WHAT IS EXPECTED. Could you restate word for word each line from the top of the listing below through the line containing "5kWのシステムでも、雨天時には0.5〜1kW程度の発電量"? Keep the pictures out.

=== Begin Enclosure ===

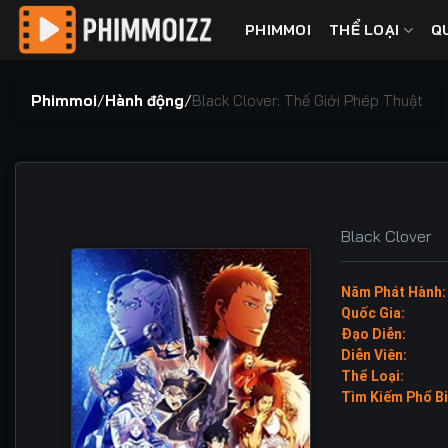
Bỏ
PHIMMOI
THỂ LOẠI
Q
qua
nội
dung
Phimmoi
/
Hành động
/
Black Clover: Thế Giới Phép Thuật
Black Clover
Năm Phát Hành:
Quốc Gia:
Đạo Diễn:
Diễn Viên:
Thể Loại:
Tìm Kiếm Phổ Bi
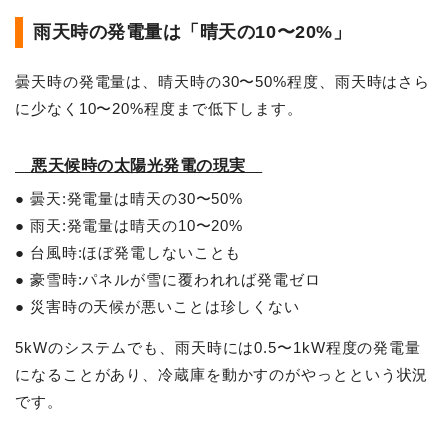
雨天時の発電量は「晴天の10〜20%」
曇天時の発電量は、晴天時の30〜50%程度、雨天時はさら
に少なく10〜20%程度まで低下します。
悪天候時の太陽光発電の現実
● 曇天:発電量は晴天の30〜50%
● 雨天:発電量は晴天の10〜20%
● 台風時:ほぼ発電しないことも
● 豪雪時:パネルが雪に覆われれば発電ゼロ
● 災害時の天候が悪いことは珍しくない
5kWのシステムでも、雨天時には0.5〜1kW程度の発電量
になることがあり、冷蔵庫を動かすのがやっとという状況
です。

=== End Enclosure ===

RESPONSE AREA.
Bỏ
PHIMMOI
THỂ LOẠI
Q
qua
nội
dung
Phimmoi
/
Hành động
/
Black Clover: Thế Giới Phép Thuật
Black Clover
Năm Phát Hành:
Quốc Gia:
Đạo Diễn:
Diễn Viên:
Thể Loại:
Tìm Kiếm Phổ Bi
雨天時の発電量は「晴天の10〜20%」
曇天時の発電量は、晴天時の30〜50%程度、雨天時はさら
に少なく10〜20%程度まで低下します。
悪天候時の太陽光発電の現実
● 曇天:発電量は晴天の30〜50%
● 雨天:発電量は晴天の10〜20%
● 台風時:ほぼ発電しないことも
● 豪雪時:パネルが雪に覆われれば発電ゼロ
● 災害時の天候が悪いことは珍しくない
5kWのシステムでも、雨天時には0.5〜1kW程度の発電量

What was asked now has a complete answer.